Mi abuelo. Uno que se fue a América. Uno que cruzó el mar y al otro lado encontró oídos receptivos que esperaban su voz: "El contrato social es una infamia de los enemigos del hombre. La naturaleza nos orienta para que arreglemos nuestras cuitas dialogando de manera fraterna. No se puede reglamentar lo que la vida ya ha reglamentado", decía mi abuelo cuando yo era un niño y lo acompañaba a las veladas del Socorro Obrero. -Sí, don Angel. Uno que se fue a América. -¿Tú eres mi hermano?

Desde muy dentro, mi abuelo me impulsaba a responderle: "Sí, dile que sí y abrázalo. Todos los hombres somos hermanos y en la indefensión de la vejez es cuando afloran las eternas y frágiles verdades".

– No, don Angel, su hermano Gerardo era mi abuelo.

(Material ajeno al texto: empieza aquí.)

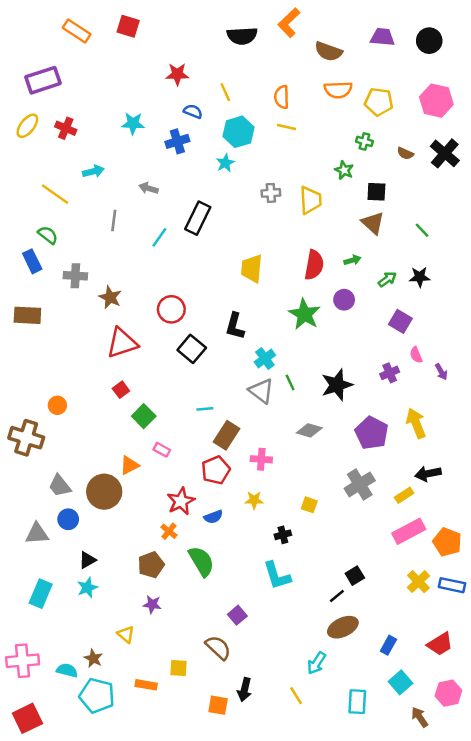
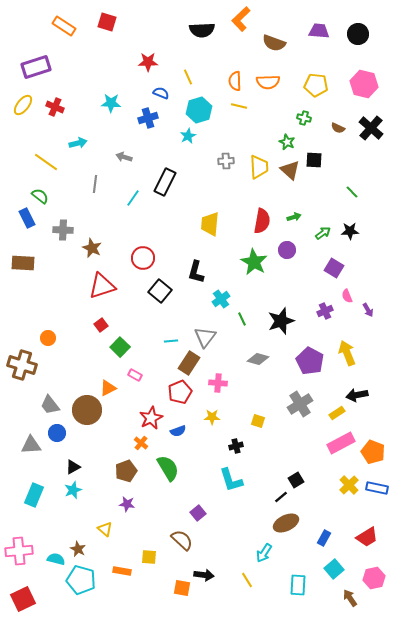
orange semicircle: (338, 90) -> (268, 82), moved
brown triangle: (373, 223) -> (290, 170), moved
gray triangle: (261, 391) -> (205, 337), moved, turned 30
black arrow: (244, 690) -> (204, 575), turned -96

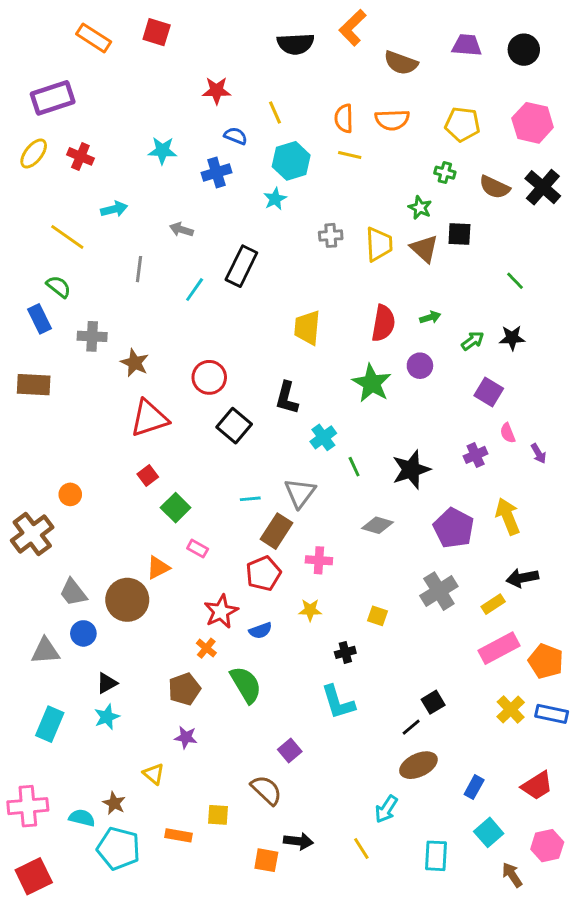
brown semicircle: (338, 128) -> (495, 187), size x1.5
brown cross: (22, 365) -> (32, 534), turned 36

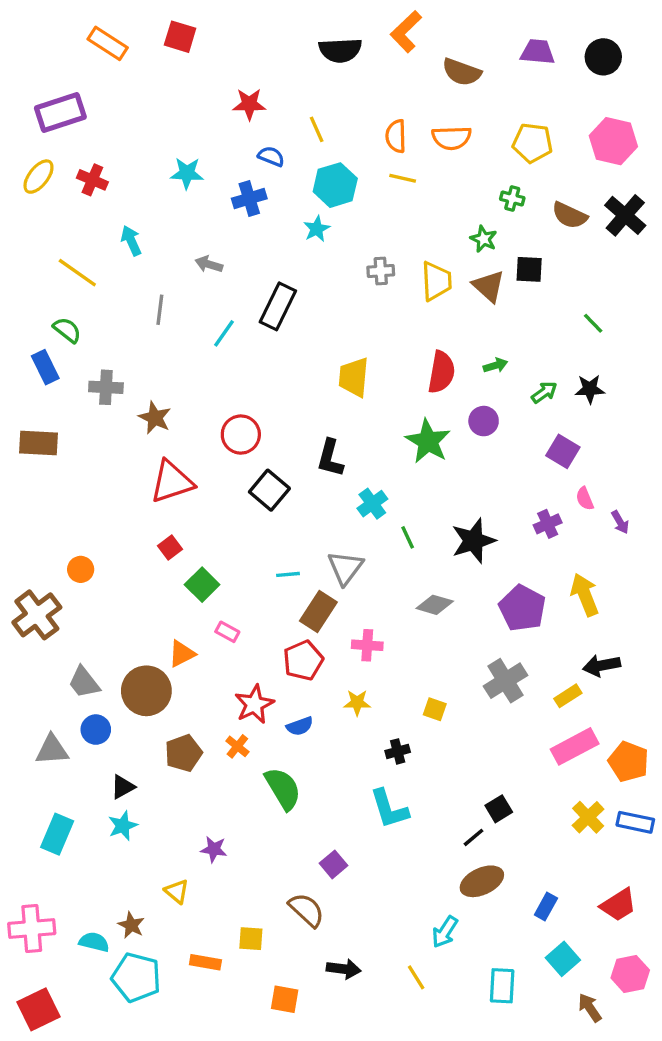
cyan arrow: (114, 209) -> (131, 241), turned -100
brown pentagon: (184, 689) -> (183, 753), moved
orange square: (266, 860) -> (285, 999), moved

El semblante del anciano se tornó serio. Se acomodó en la silla, puso las nervudas manos sobre las rodillas y me examinó de pies a cabeza, de hombro a hombro. ¿Me pediría tal vez un papel? ¿O que me abriera el pecho y le enseñara el corazón?

– María -llamó.

De la casa salió una anciana vestida de riguroso luto. Llevaba el cabello plateado anudado en un moño y se quedó mirándome con expresión cariñosa. Entonces, luego de carraspear, don Angel dijo el mas hermoso poema con que me ha premiado la vida, y yo supe que por fin se había cerrado el círculo, pues me encontraba en el punto de partida del viaje empezado por mi abuelo. Don Angel dijo:

– Mujer, trae vino, que ha llegado un pariente de América.